Al Idrissi, un géographe arabe à la cour de Sicile

 Al Idrissi, un géographe arabe à la cour de Sicile

Photo I2/AFP


MAGAZINE NOVEMBRE 2017


Au XIIe siècle, ce géographe novateur et visionnaire réalise, à la demande du roi Roger II de Sicile, la première carte du monde : un globe terrestre en argent qu’il commente dans un célèbre ouvrage, “Le Livre de Roger”.


Géographe, cartographe, botaniste et grand voyageur, Abou Abd Allah Muhammad Al-Idrissi est d’origine marocaine. Il naît vers 1 100 à ­Sebta, la ville marocaine occupée par les Espagnols. Il étudie à Cordoue, capitale de l’Espagne musulmane, sous le règne des Almoravides, puis entame sa carrière scientifique durant une période d’itinérance de plusieurs années, voyageant jusqu’en Asie mineure. Il compile des notes sur la géographie, le climat, la flore, les mœurs et coutumes des pays qu’il ­visite. A 39 ans, il se rend à Palerme, en Sicile, appelé par le roi Roger II. Cette dernière est alors occupée par les Normands, qui l’ont reprise aux musulmans. Carrefour des cultures et des routes commerciales, ce petit royaume tolérant et cosmopolite s’inscrit entre le monde arabe, l’Occident chrétien et le monde byzantin.


A la cour de Roger II, les musulmans sont encore très nombreux, et les Vikings se sont largement imprégnés de leur culture. On y parle arabe, on s’habille même en caftan à l’occasion. Al Idrissi devient le géographe attitré de Roger II, qui lui demande de réaliser un globe terrestre en argent de 400 kg, puis d’écrire un livre de géographie commentant le globe. Le scientifique soutient en effet que la Terre est ronde, conviction révolutionnaire pour l’époque.


Al Idrissi profite de la situation de la Sicile pour collecter auprès des marins et des marchands qui passent dans les ports de l’île toutes les informations dont il a besoin. Grâce aux nouvelles explorations, il incorpore l’Afrique, l’océan Indien et l’Extrême-Orient. Il s’inspire de l’héritage grec de Ptolémée, de géographes ­espagnols, comme Orose, ou arabes, tels Ibn Hawqal ou Jayhani. Ce travail d’enquête et de compilation va se poursuivre pendant seize ans et aboutir, en 1154, à son œuvre maîtresse Kitab nouzhat al-mushtaq fi-khtiraq al-afaq(Livre du divertissement de celui qui veut traverser les horizons), plus connue sous le nom de Livre de Roger, un des meilleurs ouvrages de cartographie médiévale.


 


Une référence pour les grands explorateurs


Il y divise le globe en sept climats, allant de l’est à l’ouest, puis en dix sections, ce qui découpe le monde en 70 rectangles. Il annote toutes les cartes et innove en les coloriant comme dans un véritable atlas. La description encyclopédique comprend aussi bien la géographie physique que les activités humaines du monde de l’époque, et offre une connaissance nouvelle sur des pays d’Europe, d’Afrique et d’Extrême-Orient. Le Livre de Roger, cité, copié, traduit, devient un ouvrage de référence pour nombre de grands explorateurs.

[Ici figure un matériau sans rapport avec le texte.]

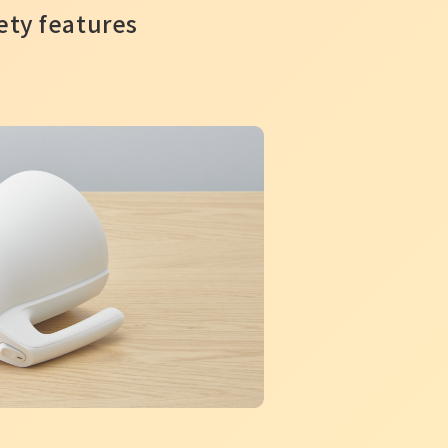
fety features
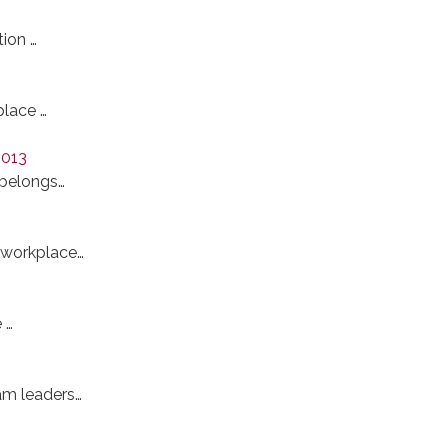
ion …
place …
2013
 belongs…
 workplace…
 …
am leaders…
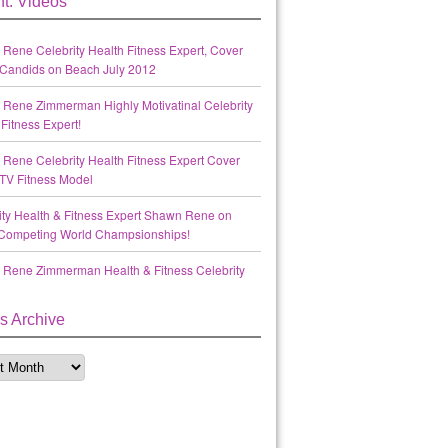
t: Videos
Rene Celebrity Health Fitness Expert, Cover
Candids on Beach July 2012
Rene Zimmerman Highly Motivatinal Celebrity
Fitness Expert!
Rene Celebrity Health Fitness Expert Cover
TV Fitness Model
ity Health & Fitness Expert Shawn Rene on
Competing World Champsionships!
Rene Zimmerman Health & Fitness Celebrity
s Archive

Après la mort de Roger II, Al Idrissi demeure auprès de son successeur, Guillaume Ier, pour lequel il écrira un autre ouvrage géographique, Al mamalik wa al-masalik (Royaumes et Routes). Il a aussi rédigé des traités de­ botanique, traduisant notamment le nom des plantes médicinales en six langues. Il meurt en 1165, à Sebta ou à Palerme, nul ne le sait. Al Idrissi, le plus grand géographe de l’époque médiévale, novateur et visionnaire, a laissé en héritage une description “moderne” du monde connu, la première tentative du genre.